### Data provided ###

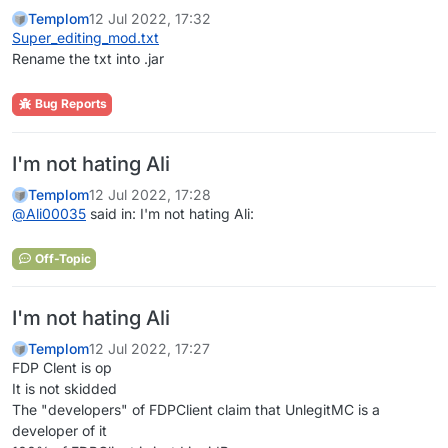
Templom
12 Jul 2022, 17:32
Super_editing_mod.txt
Rename the txt into .jar
Bug Reports
I'm not hating Ali
Templom
12 Jul 2022, 17:28
@
Ali00035
said in: I'm not hating Ali:
Off-Topic
I'm not hating Ali
Templom
12 Jul 2022, 17:27
FDP Clent is op
It is not skidded
The "developers" of FDPClient claim that UnlegitMC is a
developer of it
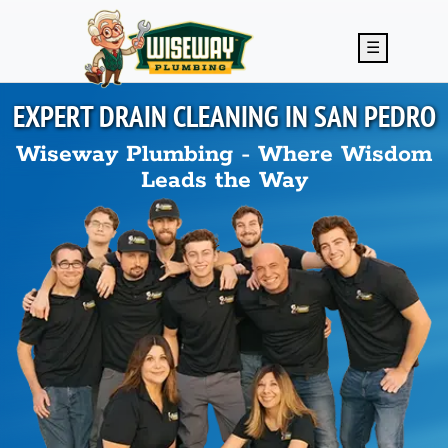
Skip to main content
☰
EXPERT DRAIN CLEANING IN
SAN PEDRO
Wiseway Plumbing - Where Wisdom
Leads the Way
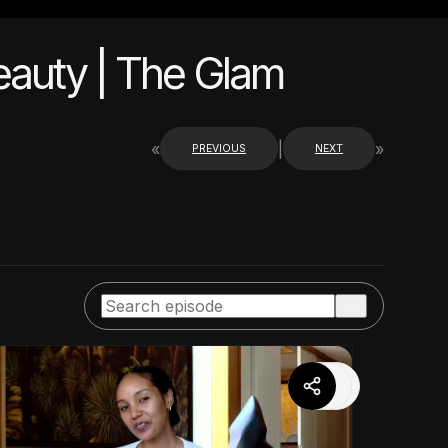
Beauty | The Glam
«
|
»
PREVIOUS
NEXT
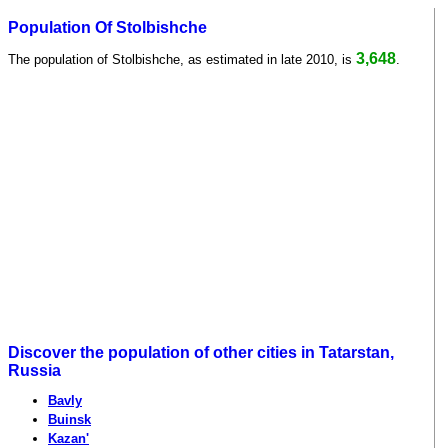
Population Of Stolbishche
3,648
The population of Stolbishche, as estimated in late 2010, is
.
Discover the population of other cities in Tatarstan,
Russia
Bavly
Buinsk
Kazan'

###

Task description »
Would you give again exactly the lines from the line containing "Skip to main content" through the end of the listing, both ends included, without any pictures?

Task output »
Skip to main content
☰
EXPERT DRAIN CLEANING IN
SAN PEDRO
Wiseway Plumbing - Where Wisdom
Leads the Way
Beauty | The Glam
«
|
»
PREVIOUS
NEXT
Population Of Stolbishche
3,648
The population of Stolbishche, as estimated in late 2010, is
.
Discover the population of other cities in Tatarstan,
Russia
Bavly
Buinsk
Kazan'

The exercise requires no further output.